But there are six principles that organisations can adopt to make a real difference in talent management terms in order to ensure that they select, develop and retain their best performers and future leaders.
 
1 Be in the Know
 
Are you aware of the talent that your business cannot afford to lose? Do you know such individuals as well as your competitors’ head hunters do?
 
The message is clear – keep in touch with your talent on a regular basis.

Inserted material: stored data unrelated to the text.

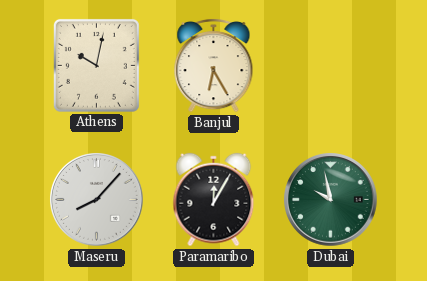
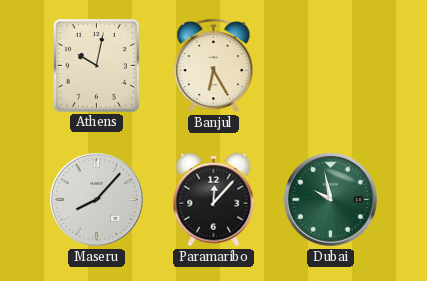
Paramaribo: 12:05 -> 12:07
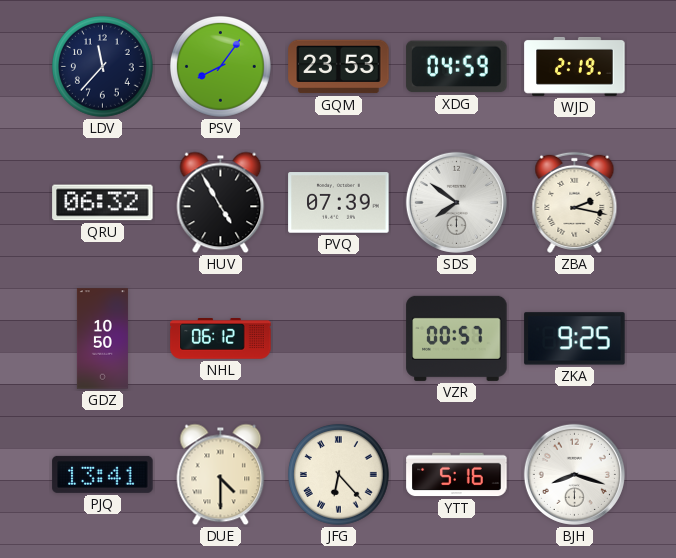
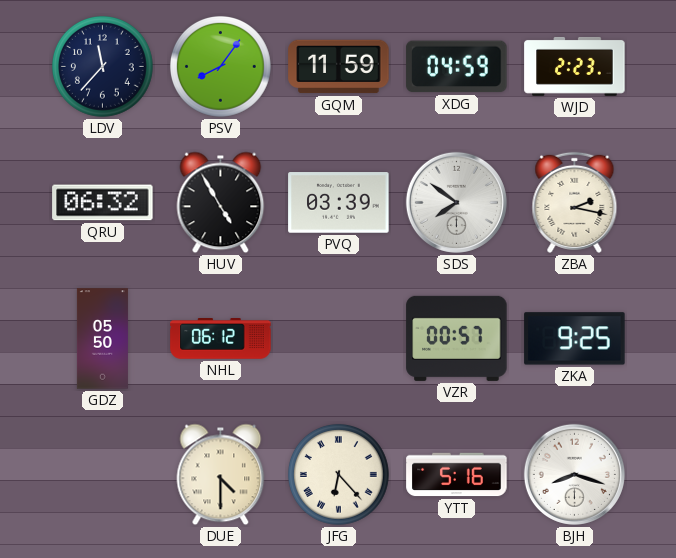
GQM: 23:53 -> 11:59
WJD: 2:19 -> 2:23
PVQ: 07:39 -> 03:39
GDZ: 10:50 -> 05:50
PJQ: 13:41 -> none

Talent managers would benefit from deploying some of the characteristics of the world’s best executive search firms.
 
2 Keep dialogue going
 
Do the people that you can’t afford to lose know just how much you value them?
 
It is said that great talent managers are not just familiar with people but know them intimately (Charan and Conaty, 2010).
 
One leading third sector organisation found that by designing a ‘talking talent toolkit’, managers had the resources to distinguish between a ‘performance conversation’ and a ‘talent conversation’. This provided a practical means for leaders and managers to hold conversations with employees to help them truly understand each individual’s future aspirations and desires.
 
3 Align talent to business challenges
 
Is your top talent aware of your business strategies and realities?
 
One of the best ways that organisations can develop their talent pipelines is by encouraging such people to work on ‘real’ business issues and challenges.
 
Although current job performance is not necessarily a predictor of future potential, ensuring that high-performers are given goals and objectives that are stretching and aligned to business imperatives is key to ensuring they have the opportunity to demonstrate their talent and strengths within different contexts.    
 
4 The value of assessment
 
Do you know the attributes that will predict the success of your future business leaders and/or chief executive?
 
While, historically, many organisations have adopted valid generic talent development models, some are now questioning whether this ‘off-the-shelf’ approach is enough to meet the business’ specific long-term needs.
 
Internationally, there is an increasing appreciation that, although many companies have signed up to generic competency-based models to determine what ‘good’ looks like, this generic approach is not predictive when it comes to identifying future leadership potential (Shippmann et al, 2000).
 
Thomson Reuters is one organisation, for example, that, over the last year, has been investing in internal and external research to identify the attributes that its future leaders need to demonstrate. Interestingly, one of the characteristics that has been identified relates specifically to an individual’s capacity to interact with technology – a feature missing from most current generic frameworks.
 
5 Respect diversity
 
Should all talented individuals be nurtured in the same way?
 
It is important to highlight the needs of underrepresented talent groups. Firstly, this means being explicit with the under-represented group in question about some of the challenges that members are likely to face. Women, for example, tend to receive lower ratings at assessment centres and are typically more apologetic in board meetings than men.
 
Second, it is crucial to explore how the organisation can intervene in a way that best helps underrepresented talent to understand their strengths and ensure that they are in an optimum position to make their next career move.
 
6 Realising strengths
 
Do you know how to develop unrealised strengths? Are your talent strategies based on the development of these strengths or do they expose individual’s weaknesses under the guise of development opportunities? 
 
Assessing and developing the realised and unrealised strengths of individuals can act as a tool for unlocking their potential, the potential of the teams in which they operate and the potential of the wider organisation.
 
Having a rounder view of each individual should ensure that any career moves are not made on the basis of trying to overcome personal weaknesses and/or learned behaviours. This is a key reason why some individuals flourish in one area of the business but crash and burn when they move to another – the so-called ‘hero-to-zero’ phenomenon.
 
Organisations should not only ever place people in positions that play to their strengths as everyone requires opportunities to grow and develop. But if you insist in putting people into positions that fundamentally play to their weaknesses, then don’t be surprised if they fail – and you lose some of your most promising talent as a result.  
 

Nicky Garcea is consulting director at talent management consultancy, Capp.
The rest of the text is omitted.